I made a noncommittal nod. Mary Margaret had called multiple times already, clarifying and questioning.

“But it sounds like she’s really charging ahead with these plans. It’s all going perfectly smooth, from what I hear.” Claudia flashed me a full-wattage smile. “It’s almost like you’re not needed at all.” She laughed, tootled a wave, and left.

“Was that Mrs. Wolff?” Paoze asked. Brown-skinned and brown-eyed with impossibly white teeth, Paoze had been born in Laos and moved to the United States with his parents when he was still a young pup.
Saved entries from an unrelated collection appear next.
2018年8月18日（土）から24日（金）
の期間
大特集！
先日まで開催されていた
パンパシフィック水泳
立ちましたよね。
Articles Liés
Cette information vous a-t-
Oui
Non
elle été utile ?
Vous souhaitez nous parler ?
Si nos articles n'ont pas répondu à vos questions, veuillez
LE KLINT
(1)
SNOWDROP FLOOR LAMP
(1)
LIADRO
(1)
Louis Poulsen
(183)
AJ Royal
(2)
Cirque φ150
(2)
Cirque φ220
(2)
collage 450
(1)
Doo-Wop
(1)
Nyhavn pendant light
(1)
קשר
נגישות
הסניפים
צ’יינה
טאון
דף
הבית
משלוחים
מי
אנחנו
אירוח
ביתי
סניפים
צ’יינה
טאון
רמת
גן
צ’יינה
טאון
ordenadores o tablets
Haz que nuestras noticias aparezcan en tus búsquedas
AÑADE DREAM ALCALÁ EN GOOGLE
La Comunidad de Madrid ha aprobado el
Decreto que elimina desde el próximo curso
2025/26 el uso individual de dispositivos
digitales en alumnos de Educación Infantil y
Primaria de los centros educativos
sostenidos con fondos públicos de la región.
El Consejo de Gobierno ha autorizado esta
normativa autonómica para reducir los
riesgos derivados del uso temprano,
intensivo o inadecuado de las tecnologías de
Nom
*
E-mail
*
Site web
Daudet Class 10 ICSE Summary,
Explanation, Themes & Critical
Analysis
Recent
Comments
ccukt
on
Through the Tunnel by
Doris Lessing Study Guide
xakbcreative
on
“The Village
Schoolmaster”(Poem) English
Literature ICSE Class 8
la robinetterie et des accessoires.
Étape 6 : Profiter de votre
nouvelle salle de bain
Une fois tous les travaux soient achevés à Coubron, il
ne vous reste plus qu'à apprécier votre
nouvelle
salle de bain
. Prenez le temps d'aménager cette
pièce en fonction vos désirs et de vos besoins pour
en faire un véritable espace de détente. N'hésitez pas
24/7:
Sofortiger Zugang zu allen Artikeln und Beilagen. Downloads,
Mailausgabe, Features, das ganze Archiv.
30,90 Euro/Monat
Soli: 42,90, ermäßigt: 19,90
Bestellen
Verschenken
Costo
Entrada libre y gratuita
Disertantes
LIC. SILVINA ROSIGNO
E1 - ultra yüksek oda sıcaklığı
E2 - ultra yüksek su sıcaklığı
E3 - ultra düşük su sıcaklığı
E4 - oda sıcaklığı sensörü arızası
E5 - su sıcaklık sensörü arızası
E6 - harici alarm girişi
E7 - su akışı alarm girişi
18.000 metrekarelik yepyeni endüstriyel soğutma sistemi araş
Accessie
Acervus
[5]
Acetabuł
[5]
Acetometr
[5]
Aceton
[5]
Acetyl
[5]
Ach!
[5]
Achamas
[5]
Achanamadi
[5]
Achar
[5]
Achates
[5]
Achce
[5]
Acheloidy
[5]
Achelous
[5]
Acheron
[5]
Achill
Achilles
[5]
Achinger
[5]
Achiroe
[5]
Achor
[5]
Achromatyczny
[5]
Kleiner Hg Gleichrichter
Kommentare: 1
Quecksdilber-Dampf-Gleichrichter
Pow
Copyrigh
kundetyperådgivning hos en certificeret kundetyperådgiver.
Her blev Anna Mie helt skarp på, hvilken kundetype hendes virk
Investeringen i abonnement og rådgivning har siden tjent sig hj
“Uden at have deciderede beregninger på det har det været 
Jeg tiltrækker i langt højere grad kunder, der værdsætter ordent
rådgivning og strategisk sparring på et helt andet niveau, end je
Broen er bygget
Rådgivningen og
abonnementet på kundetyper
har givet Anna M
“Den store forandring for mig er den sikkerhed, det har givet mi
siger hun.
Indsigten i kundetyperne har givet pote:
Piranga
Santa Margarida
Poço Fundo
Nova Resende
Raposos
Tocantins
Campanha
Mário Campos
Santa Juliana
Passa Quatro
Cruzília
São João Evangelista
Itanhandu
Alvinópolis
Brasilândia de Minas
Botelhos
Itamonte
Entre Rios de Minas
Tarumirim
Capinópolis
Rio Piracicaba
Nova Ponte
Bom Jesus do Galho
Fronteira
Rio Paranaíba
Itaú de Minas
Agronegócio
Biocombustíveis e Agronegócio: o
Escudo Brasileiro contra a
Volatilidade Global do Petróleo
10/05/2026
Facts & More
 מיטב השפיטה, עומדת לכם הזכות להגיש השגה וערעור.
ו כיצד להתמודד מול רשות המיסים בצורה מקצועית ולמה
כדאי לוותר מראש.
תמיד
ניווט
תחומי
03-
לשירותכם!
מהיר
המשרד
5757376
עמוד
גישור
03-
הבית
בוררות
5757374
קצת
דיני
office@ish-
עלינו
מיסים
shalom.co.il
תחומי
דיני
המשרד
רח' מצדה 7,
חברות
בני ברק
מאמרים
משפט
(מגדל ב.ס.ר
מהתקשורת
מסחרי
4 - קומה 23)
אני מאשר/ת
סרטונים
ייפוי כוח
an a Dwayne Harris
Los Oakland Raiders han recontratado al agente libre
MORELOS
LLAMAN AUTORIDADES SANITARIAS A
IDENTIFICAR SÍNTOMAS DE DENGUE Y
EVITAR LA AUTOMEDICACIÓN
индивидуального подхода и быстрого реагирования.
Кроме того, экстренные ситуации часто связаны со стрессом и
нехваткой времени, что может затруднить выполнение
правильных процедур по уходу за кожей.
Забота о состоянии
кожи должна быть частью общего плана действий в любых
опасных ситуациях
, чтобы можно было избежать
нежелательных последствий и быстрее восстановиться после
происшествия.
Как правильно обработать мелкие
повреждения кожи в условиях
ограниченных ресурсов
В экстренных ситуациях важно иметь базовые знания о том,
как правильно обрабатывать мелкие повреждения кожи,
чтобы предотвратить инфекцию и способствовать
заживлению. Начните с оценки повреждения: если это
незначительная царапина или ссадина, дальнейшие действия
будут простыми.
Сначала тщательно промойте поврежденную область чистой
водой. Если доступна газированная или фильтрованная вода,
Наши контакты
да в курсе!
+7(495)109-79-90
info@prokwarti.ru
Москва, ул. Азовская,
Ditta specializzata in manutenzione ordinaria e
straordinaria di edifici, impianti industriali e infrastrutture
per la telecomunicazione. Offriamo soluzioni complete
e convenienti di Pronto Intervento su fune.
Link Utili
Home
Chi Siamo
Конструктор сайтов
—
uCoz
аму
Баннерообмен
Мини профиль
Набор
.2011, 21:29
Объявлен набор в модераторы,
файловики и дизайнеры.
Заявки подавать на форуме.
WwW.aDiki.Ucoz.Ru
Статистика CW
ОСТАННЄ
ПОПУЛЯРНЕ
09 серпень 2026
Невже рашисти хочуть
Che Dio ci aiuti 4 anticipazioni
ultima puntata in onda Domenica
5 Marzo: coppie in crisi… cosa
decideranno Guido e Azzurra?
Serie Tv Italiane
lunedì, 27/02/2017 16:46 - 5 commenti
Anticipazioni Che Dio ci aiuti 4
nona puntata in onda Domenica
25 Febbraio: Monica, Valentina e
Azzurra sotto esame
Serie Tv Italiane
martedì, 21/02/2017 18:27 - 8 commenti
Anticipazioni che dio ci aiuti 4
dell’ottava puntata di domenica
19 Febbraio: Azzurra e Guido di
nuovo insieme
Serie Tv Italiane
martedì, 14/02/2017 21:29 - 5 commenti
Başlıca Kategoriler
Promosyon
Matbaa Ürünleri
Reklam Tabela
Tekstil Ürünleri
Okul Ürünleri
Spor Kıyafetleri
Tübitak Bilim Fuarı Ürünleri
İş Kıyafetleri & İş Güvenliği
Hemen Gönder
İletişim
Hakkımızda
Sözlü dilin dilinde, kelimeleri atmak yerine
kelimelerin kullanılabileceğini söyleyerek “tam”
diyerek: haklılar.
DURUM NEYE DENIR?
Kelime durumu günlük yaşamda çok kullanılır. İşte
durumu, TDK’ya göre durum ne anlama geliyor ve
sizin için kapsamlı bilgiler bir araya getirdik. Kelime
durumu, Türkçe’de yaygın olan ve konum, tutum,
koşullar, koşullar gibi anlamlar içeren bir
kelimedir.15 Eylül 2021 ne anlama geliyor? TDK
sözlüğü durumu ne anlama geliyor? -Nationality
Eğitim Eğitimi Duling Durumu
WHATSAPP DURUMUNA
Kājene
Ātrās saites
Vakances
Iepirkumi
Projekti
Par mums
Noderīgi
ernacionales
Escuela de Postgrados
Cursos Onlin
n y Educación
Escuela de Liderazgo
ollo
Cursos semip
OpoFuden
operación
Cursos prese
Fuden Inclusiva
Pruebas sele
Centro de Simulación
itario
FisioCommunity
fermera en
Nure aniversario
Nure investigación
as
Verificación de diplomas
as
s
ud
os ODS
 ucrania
Now he was an English major with the goal of writing his people’s history. The original intent had been to write his family’s history, but somehow the manuscript was expanding to be a Michener-length epic, and I wasn’t sure when he’d be able to stop.

“Yes,” I said, “that was Mrs. Wolff.”

He looked at the snow she’d left on the carpet, and, since his mother had clearly taught him that if you couldn’t say anything nice you shouldn’t say it at all, he kept quiet. Instead, he asked, “Have you chosen a code?”

One of the results of the previous September was my vow to get a store security system. Gus had recommended a local company, and by the middle of October, the electronic system was in place. The installer had gravely walked me through the steps of arming and disarming the system, and who to call if anyone accidentally set it off.

“Here’s the code,” he’d said, handing me a piece of paper with four numbers. “You should change it today. And please, please don’t write the new code into instructions you post by the back door. You wouldn’t believe how many people do that. Sure, it’s easier, but you might as well hand a car thief your car keys.”